[Data records]
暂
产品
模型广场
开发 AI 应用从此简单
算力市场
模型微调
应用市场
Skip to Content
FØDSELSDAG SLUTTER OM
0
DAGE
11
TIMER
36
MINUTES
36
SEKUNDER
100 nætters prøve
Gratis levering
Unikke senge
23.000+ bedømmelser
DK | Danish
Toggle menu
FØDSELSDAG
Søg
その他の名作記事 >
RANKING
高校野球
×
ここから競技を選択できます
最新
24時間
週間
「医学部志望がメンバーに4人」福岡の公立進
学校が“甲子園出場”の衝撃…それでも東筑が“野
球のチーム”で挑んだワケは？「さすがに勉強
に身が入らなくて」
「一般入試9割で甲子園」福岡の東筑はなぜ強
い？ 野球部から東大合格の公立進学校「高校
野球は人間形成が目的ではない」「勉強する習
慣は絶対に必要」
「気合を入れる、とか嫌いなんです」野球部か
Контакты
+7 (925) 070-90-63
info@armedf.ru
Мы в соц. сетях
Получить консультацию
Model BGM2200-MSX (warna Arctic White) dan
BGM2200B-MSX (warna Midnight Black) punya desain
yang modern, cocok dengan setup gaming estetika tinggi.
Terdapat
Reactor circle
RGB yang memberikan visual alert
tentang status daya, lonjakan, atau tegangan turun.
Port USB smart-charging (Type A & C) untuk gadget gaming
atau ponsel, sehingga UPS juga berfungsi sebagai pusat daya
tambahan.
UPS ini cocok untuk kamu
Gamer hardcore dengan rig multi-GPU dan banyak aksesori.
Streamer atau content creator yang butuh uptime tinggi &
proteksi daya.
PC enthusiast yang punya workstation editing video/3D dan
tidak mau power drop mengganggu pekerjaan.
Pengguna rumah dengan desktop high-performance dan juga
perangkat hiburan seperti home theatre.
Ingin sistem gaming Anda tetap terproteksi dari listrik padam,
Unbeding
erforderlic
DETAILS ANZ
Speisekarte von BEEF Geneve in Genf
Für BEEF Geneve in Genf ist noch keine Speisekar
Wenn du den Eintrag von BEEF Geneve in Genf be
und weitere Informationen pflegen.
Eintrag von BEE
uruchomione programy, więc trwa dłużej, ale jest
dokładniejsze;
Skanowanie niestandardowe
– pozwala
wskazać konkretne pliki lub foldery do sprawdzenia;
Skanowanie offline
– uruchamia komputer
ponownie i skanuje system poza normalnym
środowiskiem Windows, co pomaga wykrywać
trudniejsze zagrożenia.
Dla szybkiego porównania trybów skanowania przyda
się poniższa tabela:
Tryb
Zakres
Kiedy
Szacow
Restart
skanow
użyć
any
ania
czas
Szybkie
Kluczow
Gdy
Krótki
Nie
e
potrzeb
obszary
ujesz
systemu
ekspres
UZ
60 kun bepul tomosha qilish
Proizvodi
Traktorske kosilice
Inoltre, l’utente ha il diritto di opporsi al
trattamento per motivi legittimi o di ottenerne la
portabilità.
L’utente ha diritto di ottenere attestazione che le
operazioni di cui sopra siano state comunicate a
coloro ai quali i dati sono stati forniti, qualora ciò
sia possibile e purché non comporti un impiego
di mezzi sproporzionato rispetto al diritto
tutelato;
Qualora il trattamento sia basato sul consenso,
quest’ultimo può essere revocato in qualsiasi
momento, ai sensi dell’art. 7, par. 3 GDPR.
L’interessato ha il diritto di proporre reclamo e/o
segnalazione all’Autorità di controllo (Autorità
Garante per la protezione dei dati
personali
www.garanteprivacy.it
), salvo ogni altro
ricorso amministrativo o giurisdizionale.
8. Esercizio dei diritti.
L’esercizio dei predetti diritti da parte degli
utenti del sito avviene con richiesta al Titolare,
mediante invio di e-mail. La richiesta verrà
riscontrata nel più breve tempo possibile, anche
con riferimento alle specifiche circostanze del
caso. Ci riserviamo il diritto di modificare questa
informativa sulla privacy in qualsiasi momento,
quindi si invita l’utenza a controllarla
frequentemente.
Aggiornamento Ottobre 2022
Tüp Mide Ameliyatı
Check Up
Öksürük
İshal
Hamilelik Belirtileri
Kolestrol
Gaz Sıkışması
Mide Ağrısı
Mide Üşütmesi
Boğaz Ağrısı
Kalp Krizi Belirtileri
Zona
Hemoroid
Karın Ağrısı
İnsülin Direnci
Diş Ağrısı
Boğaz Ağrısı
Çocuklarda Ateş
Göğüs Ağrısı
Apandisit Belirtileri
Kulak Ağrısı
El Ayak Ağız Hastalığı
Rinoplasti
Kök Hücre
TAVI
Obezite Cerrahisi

_WHAT THE TASK ASKS_
Provide solely the number of lines in the data that include the word "Genf".

_ANSWER TO THIS PROBLEM_
3